Los Orígenes: El Juramento Roto a Isildur
La historia del Ejército de los Muertos comienza en la Segunda Edad, en una época de grandes conflictos y alianzas. Los Hombres de las Montañas, una tribu que habitaba en las Montañas Blancas, habían sido en algún momento vasallos de Sauron durante los Años Oscuros, lo que ya presagiaba su naturaleza volátil. Sin embargo, cuando Isildur, el hijo mayor de Elendil y uno de los fundadores de Gondor, los convocó para unirse a la Gran Alianza en la guerra contra Sauron, estos Hombres le juraron fidelidad. Se reunieron ante la sagrada Piedra de Erech, un monolito misterioso y antiguo, y allí, con solemnidad, prometieron su lealtad al rey de los Hombres.

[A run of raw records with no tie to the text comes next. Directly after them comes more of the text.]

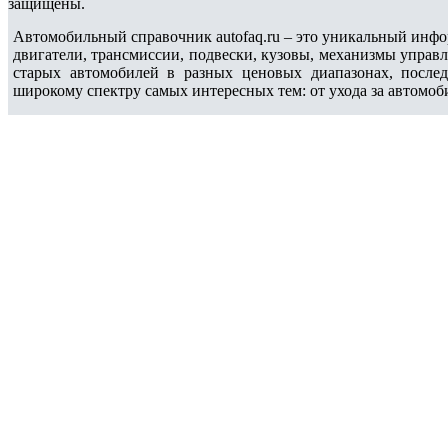
защищены.
Автомобильный справочник autofaq.ru – это уникальный инфо
двигатели, трансмиссии, подвески, кузовы, механизмы управ
старых автомобилей в разных ценовых диапазонах, после
широкому спектру самых интересных тем: от ухода за автомоб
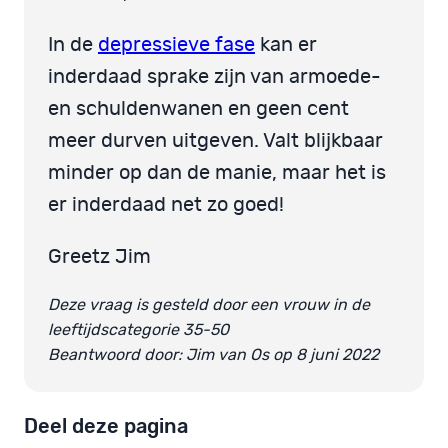
In de
depressieve fase
kan er
inderdaad sprake zijn van armoede-
en schuldenwanen en geen cent
meer durven uitgeven. Valt blijkbaar
minder op dan de manie, maar het is
er inderdaad net zo goed!
Greetz Jim
Deze vraag is gesteld door een vrouw in de
leeftijdscategorie 35-50
Beantwoord door: Jim van Os op 8 juni 2022
Deel deze pagina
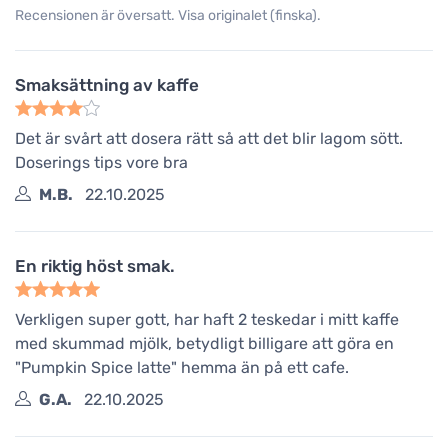
Recensionen är översatt. Visa originalet (finska).
Smaksättning av kaffe
Det är svårt att dosera rätt så att det blir lagom sött.
Doserings tips vore bra
M.B.
22.10.2025
En riktig höst smak.
Verkligen super gott, har haft 2 teskedar i mitt kaffe
med skummad mjölk, betydligt billigare att göra en
"Pumpkin Spice latte" hemma än på ett cafe.
G.A.
22.10.2025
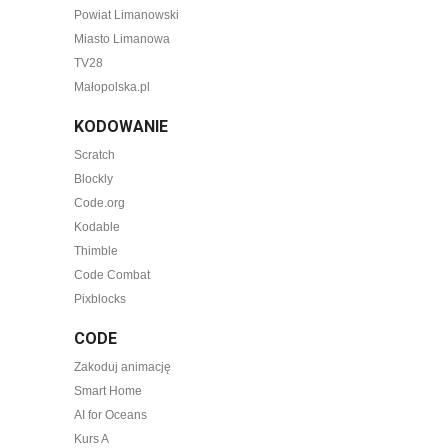
Powiat Limanowski
Miasto Limanowa
TV28
Małopolska.pl
KODOWANIE
Scratch
Blockly
Code.org
Kodable
Thimble
Code Combat
Pixblocks
CODE
Zakoduj animację
Smart Home
AI for Oceans
Kurs A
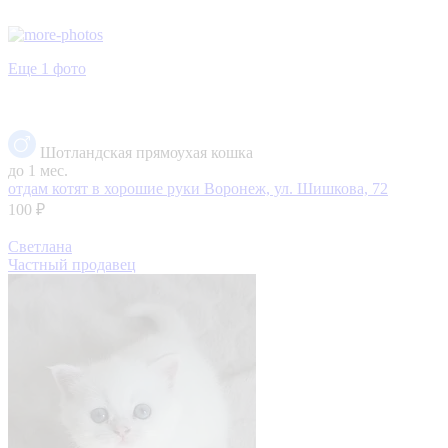
Еще 1 фото
Шотландская прямоухая кошка
до 1 мес.
отдам котят в хорошие руки
Воронеж, ул. Шишкова, 72
100 ₽
Светлана
Частный продавец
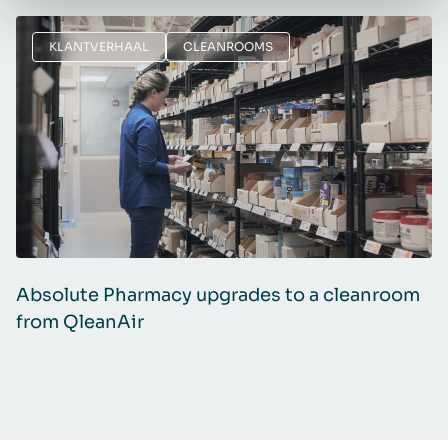
KLANTVERHAAL
CLEANROOMS
Absolute Pharmacy upgrades to a cleanroom
from QleanAir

Este juramento, sin embargo, no fue honrado. Cuando llegó el momento de la verdad y la Guerra de la Última Alianza contra Sauron se recrudecía, los Hombres de las Montañas rompieron su palabra. Quizás su temor a Sauron era mayor que su respeto por Isildur, o tal vez sus viejas lealtades aún los ataban. Sea cual fuere la razón, se negaron a tomar las armas y lucharon al lado de los Hombres y los Elfos. Esta traición fue un acto de deshonor que no podía quedar impune.
La Maldición de Isildur: Un Destino de Inquietud Eterna
La ira de Isildur fue terrible. Ante la Piedra de Erech, el mismo lugar donde habían jurado su lealtad, Isildur pronunció una poderosa maldición sobre ellos. Declaró que no conocerían reposo ni paz hasta que hubieran cumplido su juramento, acudiendo en auxilio de Gondor y de su rey cuando este los requiriera en su hora más oscura. Esta maldición no era una mera sentencia de muerte, sino de una existencia perpetua entre los vivos y los muertos, un purgatorio de niebla y pesar.
Tras la maldición, los Hombres de las Montañas huyeron. Se internaron en lo más profundo de las Montañas Blancas, buscando refugio en sus recovecos y cuevas, cortando todo contacto con otros Hombres. Pero la maldición de Isildur los siguió. Una vez que murieron, sus espíritus no encontraron descanso. Sus almas quedaron atadas a la tierra, vagando por las desoladas tierras que se encontraban sobre El Sagrario, especialmente por los infames Senderos de los Muertos. Aquellos senderos se convirtieron en su dominio, un lugar donde ningún ser vivo osaba entrar, pues los muertos no permitían la intromisión. Tolkien los describe como un ejército de neblinas y guijarros blancos, adoptando formas fantasmagóricas pero conservando una apariencia humana, un testimonio eterno de su juramento incumplido.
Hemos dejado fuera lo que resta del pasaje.